### Excerpted data

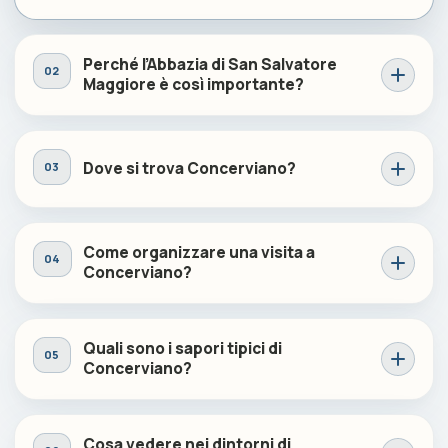
Perché l’Abbazia di San Salvatore
Maggiore è così importante?
Dove si trova Concerviano?
Come organizzare una visita a
Concerviano?
Quali sono i sapori tipici di
Concerviano?
Cosa vedere nei dintorni di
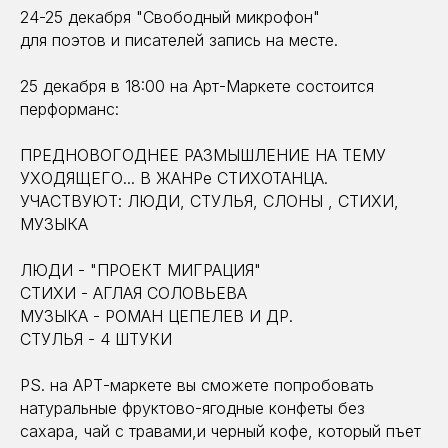
24-25 декабря "Свободный микрофон"
для поэтов и писателей запись на месте.
25 декабря в 18:00 на Арт-Маркете состоится
перформанс:
ПРЕДНОВОГОДНЕЕ РАЗМЫШЛЕНИЕ НА ТЕМУ
УХОДЯЩЕГО... В ЖАНРе СТИХОТАНЦА.
УЧАСТВУЮТ: ЛЮДИ, СТУЛЬЯ, СЛОНЫ , СТИХИ,
МУЗЫКА
ЛЮДИ - "ПРОЕКТ МИГРАЦИЯ"
СТИХИ - АГЛАЯ СОЛОВЬЕВА
МУЗЫКА - РОМАН ЦЕПЕЛЕВ И ДР.
СТУЛЬЯ - 4 ШТУКИ
PS. на АРТ-маркете вы сможете попробовать
натуральные фруктово-ягодные конфеты без
сахара, чай с травами,и черный кофе, который пъет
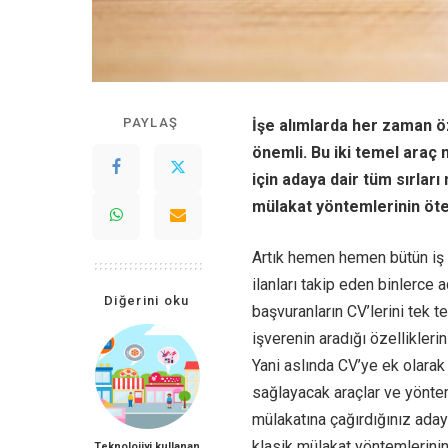
PAYLAŞ
İşe alımlarda her zaman 
önemli. Bu iki temel araç
için adaya dair tüm sırlar
mülakat yöntemlerinin öt
Artık hemen hemen bütün iş i
ilanları takip eden binlerce 
Diğerini oku
başvuranların CV’lerini tek 
işverenin aradığı özellikler
Yani aslında
CV’ye
ek olarak 
sağlayacak araçlar ve yönteml
mülakatına çağırdığınız aday
klasik mülakat yöntemlerini
Teknolojiyi kullanan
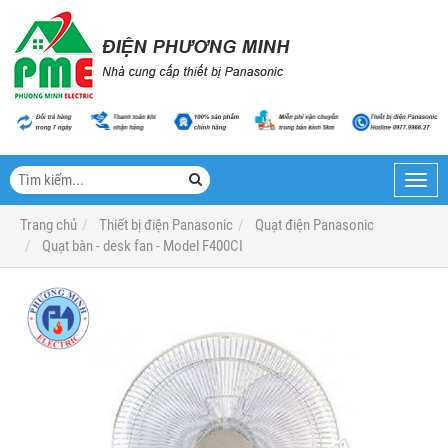
Toggl
navig
Trang chủ
Thiết bị điện Panasonic
Quạt điện Panasonic
Quạt bàn - desk fan - Model F400CI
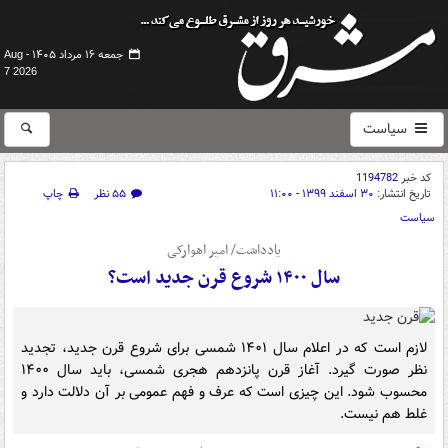
جمعه ۱۶ مرداد ۱۴۰۵ -
Aug
7 2026
سیاست
کد خبر
1194782
تاریخ انتشار:
۳۰ اسفند ۱۳۹۹ - ۱۱:۰۰
۵۵ نظر
چاپ
سیاست
یادداشت/ امیر اهوارکی
سال ۱۴۰۰ شروع قرن جدید است؟
لازم است که در اعلام سال ۱۴۰۱ شمسی برای شروع قرن جدید، تجدید
نظر صورت گیرد. آغاز قرن پانزدهم هجری شمسی، باید سال ۱۴۰۰
محسوب شود. این چیزی است که عرف و فهم عمومی بر آن دلالت دارد و
غلط هم نیست.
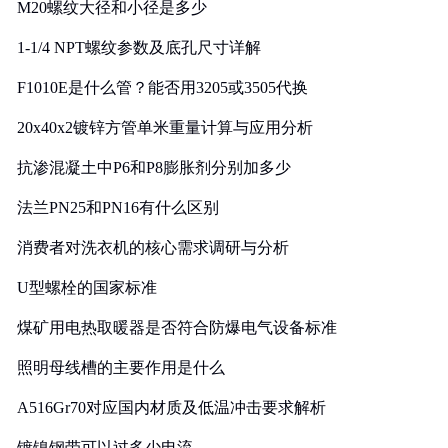
M20螺纹大径和小径是多少
1-1/4 NPT螺纹参数及底孔尺寸详解
F1010E是什么管？能否用3205或3505代换
20x40x2镀锌方管单米重量计算与应用分析
抗渗混凝土中P6和P8膨胀剂分别加多少
法兰PN25和PN16有什么区别
消费者对洗衣机的核心需求调研与分析
U型螺栓的国家标准
煤矿用电热取暖器是否符合防爆电气设备标准
照明母线槽的主要作用是什么
A516Gr70对应国内材质及低温冲击要求解析
镀镍钢带可以过多少电流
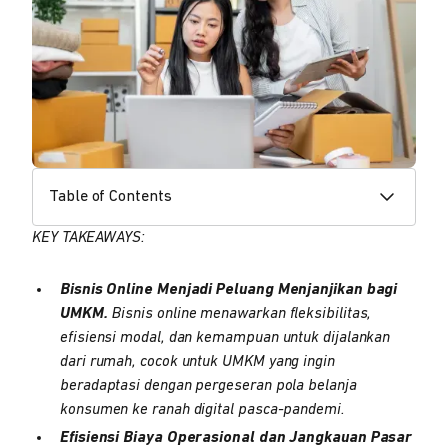
Table of Contents
KEY TAKEAWAYS:
Bisnis Online Menjadi Peluang Menjanjikan bagi
UMKM.
Bisnis online menawarkan fleksibilitas,
efisiensi modal, dan kemampuan untuk dijalankan
dari rumah, cocok untuk UMKM yang ingin
beradaptasi dengan pergeseran pola belanja
konsumen ke ranah digital pasca-pandemi.
Efisiensi Biaya Operasional dan Jangkauan Pasar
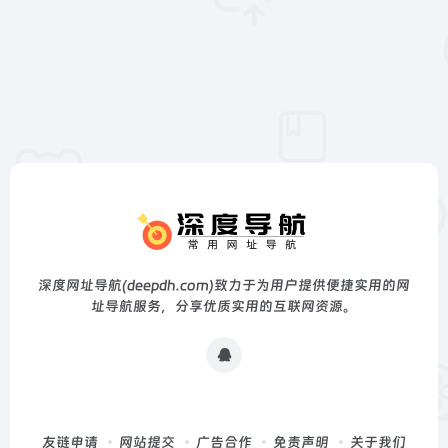
深度网址导航(deepdh.com)致力于为用户提供便捷实用的网
址导航服务，分享优质实用的互联网资源。
友链申请
网站提交
广告合作
免责声明
关于我们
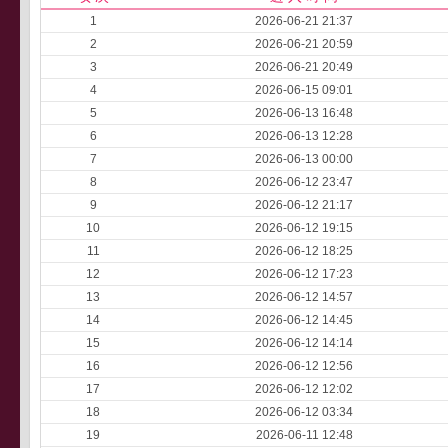
1
2026-06-21 21:37
2
2026-06-21 20:59
3
2026-06-21 20:49
4
2026-06-15 09:01
5
2026-06-13 16:48
6
2026-06-13 12:28
7
2026-06-13 00:00
8
2026-06-12 23:47
9
2026-06-12 21:17
10
2026-06-12 19:15
11
2026-06-12 18:25
12
2026-06-12 17:23
13
2026-06-12 14:57
14
2026-06-12 14:45
15
2026-06-12 14:14
16
2026-06-12 12:56
17
2026-06-12 12:02
18
2026-06-12 03:34
19
2026-06-11 12:48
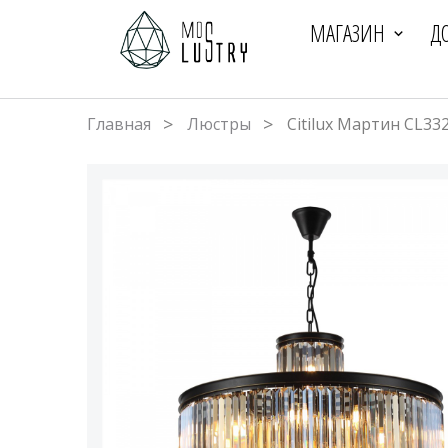
МАГАЗИН
Д
Главная
Люстры
Citilux Мартин CL3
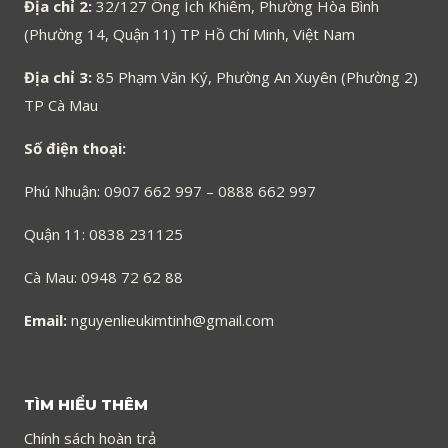
Địa chỉ 2:
32/127 Ông Ích Khiêm, Phường Hòa Bình
(Phường 14, Quận 11) TP Hồ Chí Minh, Việt Nam
Địa chỉ 3:
85 Phạm Văn Ký, Phường An Xuyên (Phường 2)
TP Cà Mau
Số điện thoại:
Phú Nhuận: 0907 662 997 – 0888 662 997
Quận 11: 0838 231125
Cà Mau: 0948 72 62 88
Email:
nguyenlieukimtinh@gmail.com
TÌM HIỂU THÊM
Chính sách hoàn trả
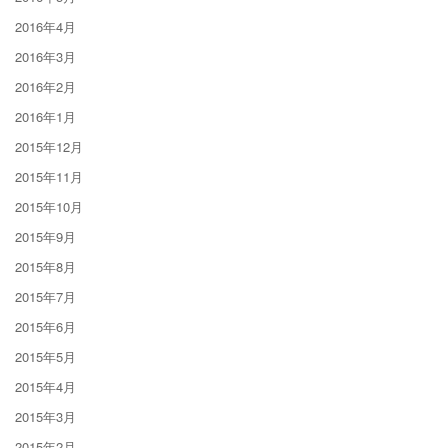
2016年4月
2016年3月
2016年2月
2016年1月
2015年12月
2015年11月
2015年10月
2015年9月
2015年8月
2015年7月
2015年6月
2015年5月
2015年4月
2015年3月
2015年2月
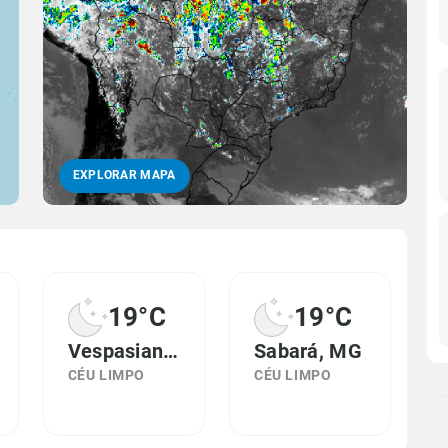
EXPLORAR MAPA
19°C
19°C
Vespasiano, MG
Sabará, MG
CÉU LIMPO
CÉU LIMPO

### Instructions for the task
I need each line from the listing where the word "شمسی" occurs.

### Solution
لازم است که در اعلام سال ۱۴۰۱ شمسی برای شروع قرن جدید، تجدید
نظر صورت گیرد. آغاز قرن پانزدهم هجری شمسی، باید سال ۱۴۰۰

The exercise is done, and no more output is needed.